HOW TO COMPLETE THIS TASK: Go through the listing and repeat each entry exactly, but include no pictures.

RECORDS PROVIDED:

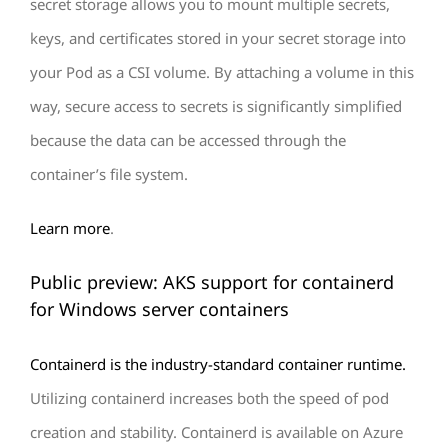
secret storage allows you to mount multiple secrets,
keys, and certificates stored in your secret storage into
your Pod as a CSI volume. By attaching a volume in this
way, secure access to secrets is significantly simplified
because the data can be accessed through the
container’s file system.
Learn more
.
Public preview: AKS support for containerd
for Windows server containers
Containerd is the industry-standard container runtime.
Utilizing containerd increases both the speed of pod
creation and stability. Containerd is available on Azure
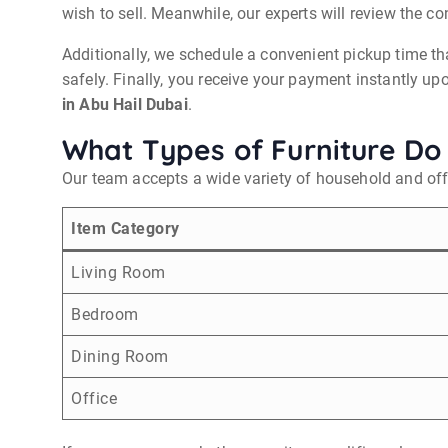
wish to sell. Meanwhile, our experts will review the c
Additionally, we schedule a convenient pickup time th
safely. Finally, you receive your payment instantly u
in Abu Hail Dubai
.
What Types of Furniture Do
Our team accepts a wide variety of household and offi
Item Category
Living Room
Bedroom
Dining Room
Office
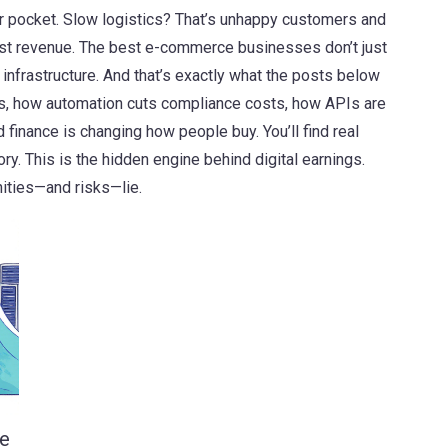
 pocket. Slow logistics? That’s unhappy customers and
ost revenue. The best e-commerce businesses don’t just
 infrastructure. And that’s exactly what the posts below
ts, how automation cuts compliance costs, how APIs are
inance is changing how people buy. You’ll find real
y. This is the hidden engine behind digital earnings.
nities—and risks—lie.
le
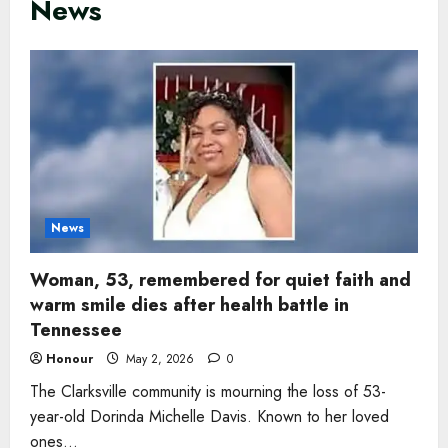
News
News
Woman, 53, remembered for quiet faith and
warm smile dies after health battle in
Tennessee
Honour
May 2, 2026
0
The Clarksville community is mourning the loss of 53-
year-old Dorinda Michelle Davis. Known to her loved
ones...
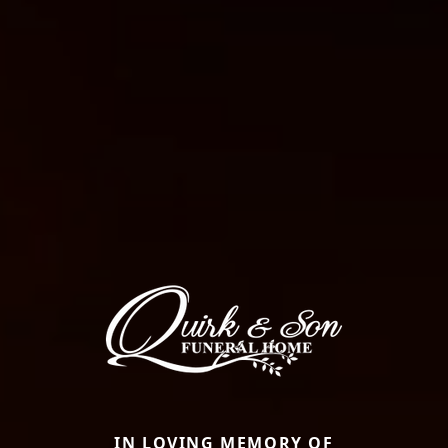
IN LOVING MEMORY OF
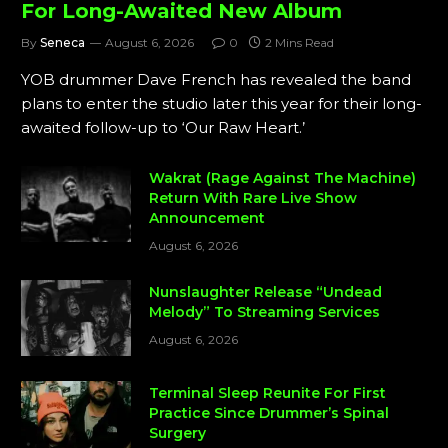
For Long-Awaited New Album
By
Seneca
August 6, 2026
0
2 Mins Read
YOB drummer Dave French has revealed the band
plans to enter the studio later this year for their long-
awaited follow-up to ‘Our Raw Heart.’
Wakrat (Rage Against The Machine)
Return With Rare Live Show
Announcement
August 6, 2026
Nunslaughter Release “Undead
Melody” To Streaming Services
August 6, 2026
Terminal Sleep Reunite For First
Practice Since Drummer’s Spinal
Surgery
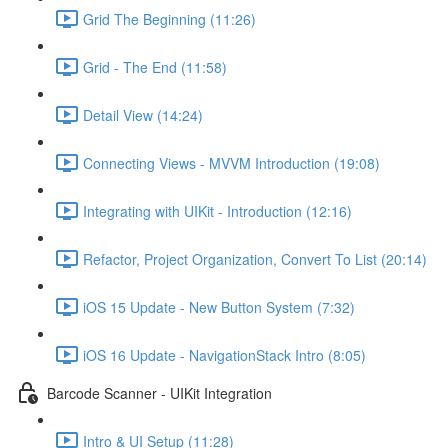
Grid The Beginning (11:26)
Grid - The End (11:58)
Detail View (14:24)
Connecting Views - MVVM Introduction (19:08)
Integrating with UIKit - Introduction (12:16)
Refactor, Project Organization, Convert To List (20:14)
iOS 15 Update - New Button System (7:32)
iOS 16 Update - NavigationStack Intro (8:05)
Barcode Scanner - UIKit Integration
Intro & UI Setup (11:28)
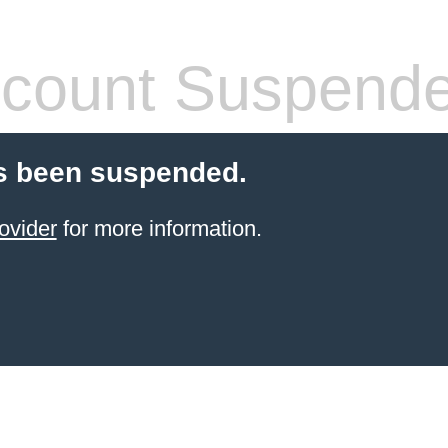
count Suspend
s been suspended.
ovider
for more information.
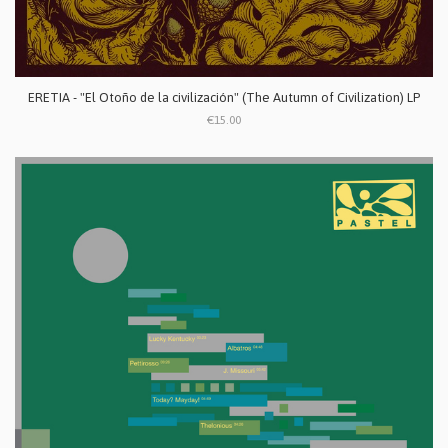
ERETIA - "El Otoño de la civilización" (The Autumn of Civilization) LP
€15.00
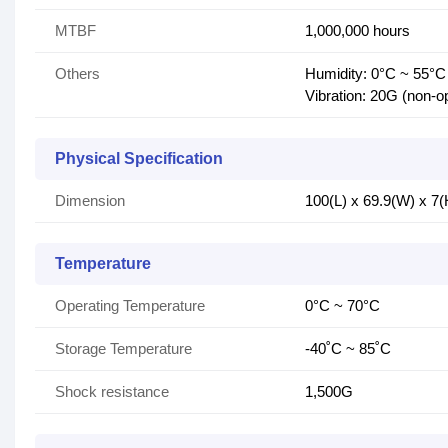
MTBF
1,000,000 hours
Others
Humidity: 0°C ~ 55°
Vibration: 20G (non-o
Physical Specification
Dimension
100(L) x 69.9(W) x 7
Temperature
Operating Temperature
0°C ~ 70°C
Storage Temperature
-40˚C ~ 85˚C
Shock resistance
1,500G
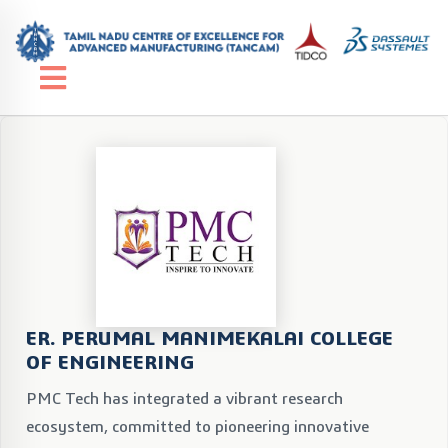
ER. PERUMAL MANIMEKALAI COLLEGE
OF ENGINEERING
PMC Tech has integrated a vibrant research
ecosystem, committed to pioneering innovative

YOUR SOLUTION:
secret storage allows you to mount multiple secrets,
keys, and certificates stored in your secret storage into
your Pod as a CSI volume. By attaching a volume in this
way, secure access to secrets is significantly simplified
because the data can be accessed through the
container’s file system.
Learn more
.
Public preview: AKS support for containerd
for Windows server containers
Containerd is the industry-standard container runtime.
Utilizing containerd increases both the speed of pod
creation and stability. Containerd is available on Azure
wish to sell. Meanwhile, our experts will review the c
Additionally, we schedule a convenient pickup time th
safely. Finally, you receive your payment instantly u
in Abu Hail Dubai
.
What Types of Furniture Do
Our team accepts a wide variety of household and offi
Item Category
Living Room
Bedroom
Dining Room
Office
 pocket. Slow logistics? That’s unhappy customers and
ost revenue. The best e-commerce businesses don’t just
 infrastructure. And that’s exactly what the posts below
ts, how automation cuts compliance costs, how APIs are
inance is changing how people buy. You’ll find real
y. This is the hidden engine behind digital earnings.
nities—and risks—lie.
le
News
News
Woman, 53, remembered for quiet faith and
warm smile dies after health battle in
Tennessee
Honour
May 2, 2026
0
The Clarksville community is mourning the loss of 53-
year-old Dorinda Michelle Davis. Known to her loved
ones...
IN LOVING MEMORY OF
For Long-Awaited New Album
By
Seneca
August 6, 2026
0
2 Mins Read
YOB drummer Dave French has revealed the band
plans to enter the studio later this year for their long-
awaited follow-up to ‘Our Raw Heart.’
Wakrat (Rage Against The Machine)
Return With Rare Live Show
Announcement
August 6, 2026
Nunslaughter Release “Undead
Melody” To Streaming Services
August 6, 2026
Terminal Sleep Reunite For First
Practice Since Drummer’s Spinal
Surgery
Grid The Beginning (11:26)
Grid - The End (11:58)
Detail View (14:24)
Connecting Views - MVVM Introduction (19:08)
Integrating with UIKit - Introduction (12:16)
Refactor, Project Organization, Convert To List (20:14)
iOS 15 Update - New Button System (7:32)
iOS 16 Update - NavigationStack Intro (8:05)
Barcode Scanner - UIKit Integration
Intro & UI Setup (11:28)
count Suspend
s been suspended.
ovider
for more information.
ERETIA - "El Otoño de la civilización" (The Autumn of Civilization) LP
€15.00
MTBF
1,000,000 hours
Others
Humidity: 0°C ~ 55°
Vibration: 20G (non-o
Physical Specification
Dimension
100(L) x 69.9(W) x 7
Temperature
Operating Temperature
0°C ~ 70°C
Storage Temperature
-40˚C ~ 85˚C
Shock resistance
1,500G
ER. PERUMAL MANIMEKALAI COLLEGE
OF ENGINEERING
PMC Tech has integrated a vibrant research
ecosystem, committed to pioneering innovative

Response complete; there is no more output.